Tigerlily's Orchids
- First paperback edition front cover
- Author: Ruth Rendell
- Language: English
- Genre: Crime, Mystery novel
- Publisher: Hutchinson
- Publication date: 15 August 2010
- Publication place: United Kingdom
- Media type: Print (Hardback & Paperback)
- Pages: 280 pp
- ISBN: 978-0-09-193686-0
- OCLC: 639171764

= Tigerlily's Orchids =

2010 novel by Ruth Rendell

Tigerlily's Orchids is a 2010 book by the British crime-writer Ruth Rendell. It is her 60th published novel.

==Critical reception ==
Tigerlily's Orchids was well received by critics.
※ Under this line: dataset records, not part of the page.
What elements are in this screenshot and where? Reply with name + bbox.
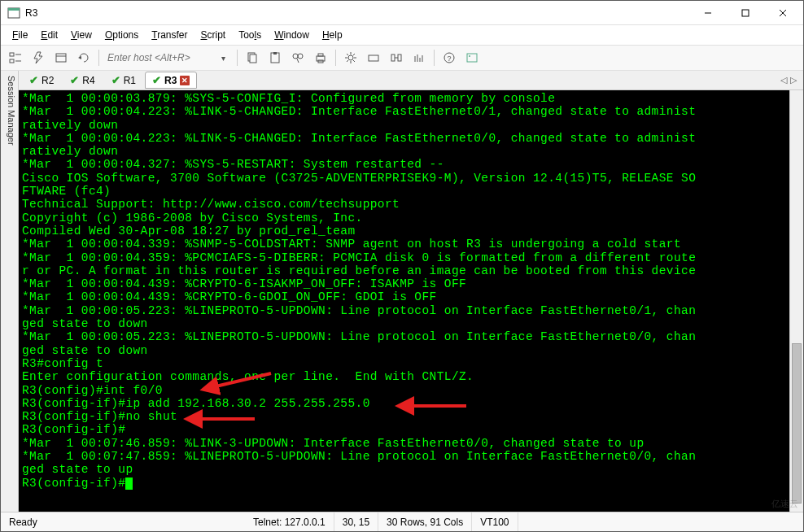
menu-window[interactable]: Window — [269, 28, 314, 42]
svg-rect-17 — [273, 52, 277, 55]
menu-tools[interactable]: Tools — [234, 28, 266, 42]
menu-view[interactable]: View — [66, 28, 97, 42]
svg-point-19 — [298, 54, 303, 59]
tab-label: R4 — [82, 75, 94, 86]
options-icon[interactable] — [341, 48, 360, 68]
tab-r2[interactable]: ✔R2 — [22, 72, 61, 89]
x11-icon[interactable] — [409, 48, 429, 68]
host-dropdown-icon[interactable]: ▾ — [221, 54, 232, 63]
tab-r4[interactable]: ✔R4 — [63, 72, 102, 89]
close-button[interactable] — [764, 1, 802, 25]
window-title: R3 — [25, 7, 689, 19]
host-input[interactable] — [104, 50, 218, 65]
status-term-type: VT100 — [472, 512, 518, 531]
status-size: 30 Rows, 91 Cols — [378, 512, 472, 531]
connect-tab-icon[interactable] — [51, 48, 71, 68]
menu-script[interactable]: Script — [196, 28, 231, 42]
svg-rect-38 — [398, 55, 401, 61]
svg-text:?: ? — [447, 55, 451, 63]
find-icon[interactable] — [288, 48, 308, 68]
tab-r1[interactable]: ✔R1 — [104, 72, 143, 89]
svg-point-18 — [293, 54, 298, 59]
tab-r3[interactable]: ✔R3✕ — [145, 72, 197, 89]
svg-rect-22 — [318, 54, 323, 56]
svg-rect-46 — [467, 54, 477, 62]
tab-label: R1 — [124, 75, 136, 86]
app-icon — [7, 7, 20, 20]
svg-rect-33 — [369, 55, 378, 61]
svg-rect-1 — [8, 8, 20, 11]
python-icon[interactable] — [462, 48, 482, 68]
tab-label: R2 — [42, 75, 54, 86]
quick-connect-icon[interactable] — [28, 48, 48, 68]
menu-options[interactable]: Options — [100, 28, 143, 42]
svg-rect-15 — [250, 55, 256, 63]
status-cursor-pos: 30, 15 — [334, 512, 378, 531]
close-tab-icon[interactable]: ✕ — [180, 76, 190, 85]
session-manager-sidebar[interactable]: Session Manager — [1, 71, 19, 512]
svg-line-32 — [353, 54, 355, 55]
print-icon[interactable] — [311, 48, 330, 68]
reconnect-icon[interactable] — [74, 48, 94, 68]
status-ready: Ready — [1, 512, 245, 531]
check-icon: ✔ — [70, 74, 79, 86]
scrollbar-thumb[interactable] — [792, 343, 802, 504]
svg-line-30 — [353, 60, 355, 62]
check-icon: ✔ — [29, 74, 38, 86]
svg-point-24 — [348, 55, 353, 60]
menu-transfer[interactable]: Transfer — [146, 28, 192, 42]
tabstrip: ✔R2 ✔R4 ✔R1 ✔R3✕ ◁ ▷ — [19, 71, 803, 90]
window-titlebar: R3 — [1, 1, 803, 25]
svg-rect-7 — [10, 59, 14, 63]
maximize-button[interactable] — [727, 1, 764, 25]
status-connection: Telnet: 127.0.0.1 — [245, 512, 334, 531]
svg-rect-6 — [10, 53, 14, 56]
session-mgr-icon[interactable] — [6, 48, 25, 68]
tab-label: R3 — [164, 75, 177, 86]
svg-line-20 — [297, 59, 299, 63]
menubar: File Edit View Options Transfer Script T… — [1, 25, 803, 45]
port-forward-icon[interactable] — [387, 48, 406, 68]
paste-icon[interactable] — [265, 48, 285, 68]
menu-file[interactable]: File — [7, 28, 33, 42]
help-icon[interactable]: ? — [439, 48, 459, 68]
menu-edit[interactable]: Edit — [36, 28, 63, 42]
svg-marker-10 — [34, 52, 42, 63]
toolbar: ▾ ? — [1, 45, 803, 71]
minimize-button[interactable] — [689, 1, 727, 25]
check-icon: ✔ — [152, 74, 161, 86]
svg-point-47 — [469, 55, 470, 57]
svg-rect-37 — [391, 55, 395, 61]
tab-scroll-left-icon[interactable]: ◁ — [780, 75, 787, 85]
keymap-icon[interactable] — [364, 48, 383, 68]
vertical-scrollbar[interactable] — [789, 90, 803, 512]
svg-rect-11 — [56, 54, 66, 62]
svg-line-29 — [347, 54, 348, 55]
sidebar-label: Session Manager — [7, 76, 16, 146]
copy-icon[interactable] — [243, 48, 262, 68]
tab-scroll-right-icon[interactable]: ▷ — [790, 75, 797, 85]
svg-line-31 — [347, 60, 348, 62]
statusbar: Ready Telnet: 127.0.0.1 30, 15 30 Rows, … — [1, 512, 803, 531]
svg-rect-3 — [742, 10, 749, 16]
watermark: 亿速云 — [771, 498, 798, 510]
terminal-output[interactable]: *Mar 1 00:00:03.879: %SYS-5-CONFIG_I: Co… — [19, 90, 789, 512]
check-icon: ✔ — [111, 74, 120, 86]
menu-help[interactable]: Help — [317, 28, 347, 42]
Sue Gaisford of The Independent wrote in a positive reviews: "Ruth Rendell, grande dame of the thriller, knows how to spring surprises. Rendell inexorably accelerates the pace from tortoise to hare, and with wisdom, compassion and satisfactorily sardonic wit." Publishers Weekly wrote of the book: "Rendell's spare, sleek novel of psychological suspense gets off to a slow start, then picks up speed to become vintage Rendell, not the powerhouse of the 1990s but with enough plot petrol to blow most American authors out of the water ... as always, Rendell spices the action with just the right gothic ingredients to keep things baroque but consistently believable." Writing for The Guardian, Laura Wilson summarized the book as a "thoughtful, slow-paced and immensely readable novel ... about the effect that crimes, both small and large, have on the community." Another positive review came from Steve Donoghue of The Washington Post, who praised the novel's characters, writing: "Rendel presents us with [the characters] in all the scrupulous, almost forensic detail for which she’s famous. We get the aggressively supercilious building superintendent, the trio of flighty young girls, the brainless middle-aged married couple, the reserved elderly gentleman — all rendered perfectly, with the throwaway ease of a practiced master."

==Availability==
Tigerlily's Orchids is available in multiple media formats, published simultaneously, the print edition from Random House Publishers, but also e-book and audio editions.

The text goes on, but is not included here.